Ce soir, Daniele Gatti, chef lyrique s’il en est, a clairement opté pour la version théâtrale: ce fut une véritable réussite. Le pianissimo inaugural de l’œuvre, tout en finesse, est à l’image de ce que sera l’orchestre au fil du concert. Gatti joue sans aucune difficulté le rôle de l’architecte idéal, bénéficiant de cordes puissantes, de bois exemplaires (encore une fois, Nora Cismondi au hautbois et Calogero Palermo à la clarinette pour ne citer qu’eux ont été magnifiques) et de cuivres rutilants. Certes, on peut remarquer les imperfections des bassons au début du Quid sum miser tunc dicturus (bassons qui se rattrapent de la plus belle manière dans leur accompagnement du passage Huic ergo parce, Deus, toujours dans le Dies iræ) ou les trompettes parfois chevrotantes dans les échos retentissant au début du Tuba mirum, mais, au-delà de ces rares anicroches, on assiste à une magnifique démonstration orchestrale. Saluons encore une fois le travail de Daniele Gatti qui, usant d’une gestique précise et minimaliste, fait ainsi ressortir avec une méticulosité de dentellière la douceur du hautbois dans le passage Ne me perdas illa die ou le jeu des clarinettes lorsqu’elles accompagnent l’Inter oves locum praesta (deux extraits du Dies iræ). Cette réussite nous fait d’autant plus regretter les tempi parfois trop retenus adoptés par le chef italien, notamment dans les célèbres martellements au début du Dies iræ qu’on aurait aimés plus dévastateurs.
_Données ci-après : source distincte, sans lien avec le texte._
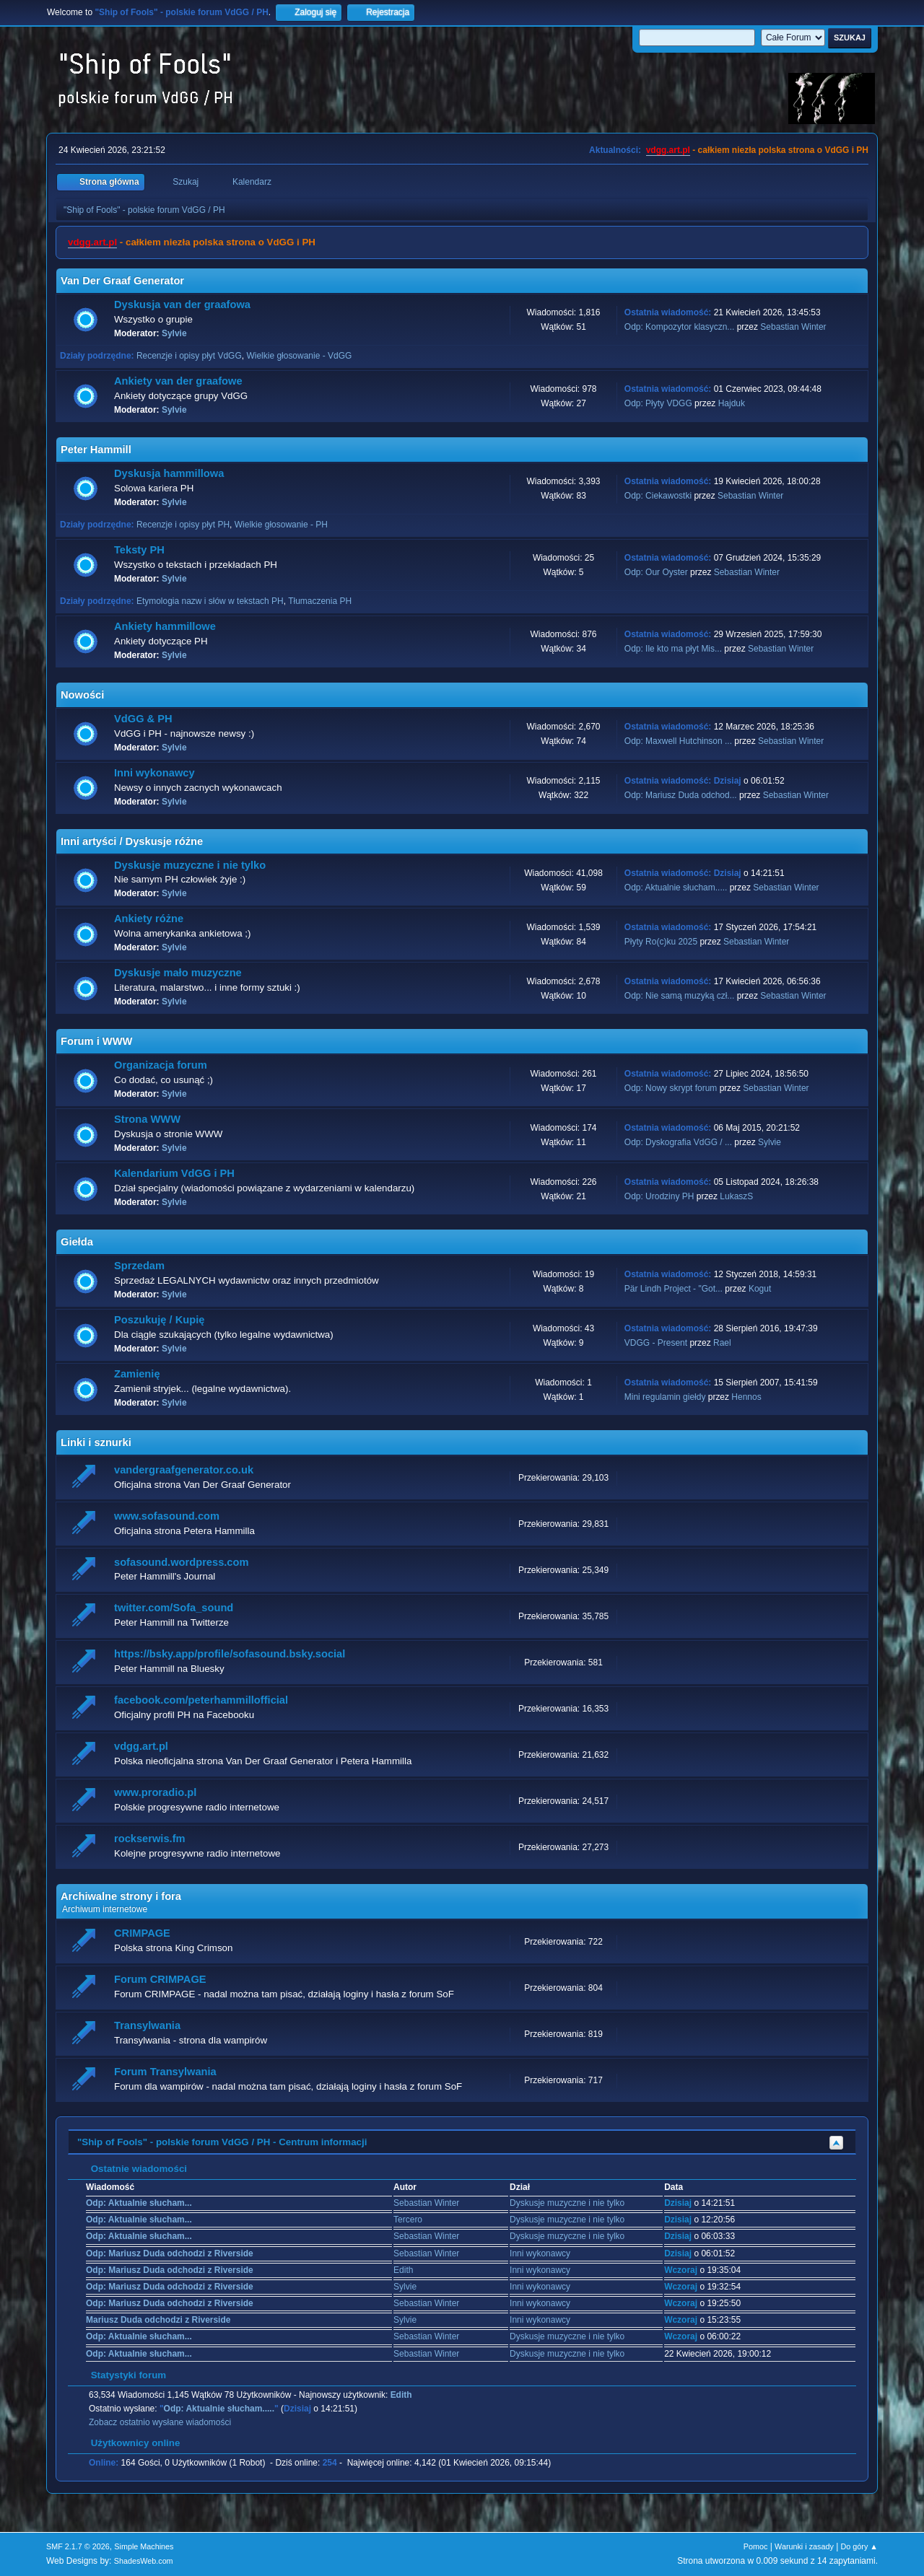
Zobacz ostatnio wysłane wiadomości (160, 2422)
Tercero (407, 2219)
Avec un tel orchestre, il fallait quatre solistes à la hauteur de l’enjeu: indéniablement, ils furent eux aussi du plus haut niveau! A l’applaudimètre, ce fut incontestablement la reine de la soirée: Krassimira Stoyanova fut effectivement impériale, notamment dans un Libera me à couper le souffle, d’une justesse, d’une précision et d’une musicalité incroyables. Issue de la troupe du Théâtre Mariinsky, Ekaterina Gubanova, inscrivant son chant dans la veine théâtrale souhaitée par Daniele Gatti, impressionne par la complexité de sa voix, alchimie parfaite de douceur et d’embrasement, idéale pour interpréter une partition ô combien redoutable: son Liber scriptus proferetur est à marquer d’une pierre blanche. Très attendu notamment dans l’insurpassable Ingemisco tamquam reus, le ténor italien Francesco Meli, qui remplaçait Stuart Neill, initialement prévu, fut également idéal, déclamant avec une véritable humilité sa partie où tant de chanteurs aiment se faire plaisir, au détriment du discours. Quant à Georg Zeppenfeld, il fut admirable de dignité et de profondeur, qu’il chante en qualité de soliste (dans le superbe Confutatis maledictis) ou au sein du quatuor, ce dernier ne cessant de regarder le chef d’orchestre afin de répondre au mieux à ses sollicitations.


Le Chœur de Radio France, préparé avec son professionnalisme habituel par Matthias Brauer, participa également au succès de la représentation, qui prouve une fois encore que le courant passe très bien entre l’Orchestre national de France et Daniele Gatti. Cette production, qui va être donnée à deux reprises au Musikverein de Vienne, devrait donc ravir les mélomanes autrichiens qui, à l’instar du public de cette soirée, devrait lui faire un véritable triomphe.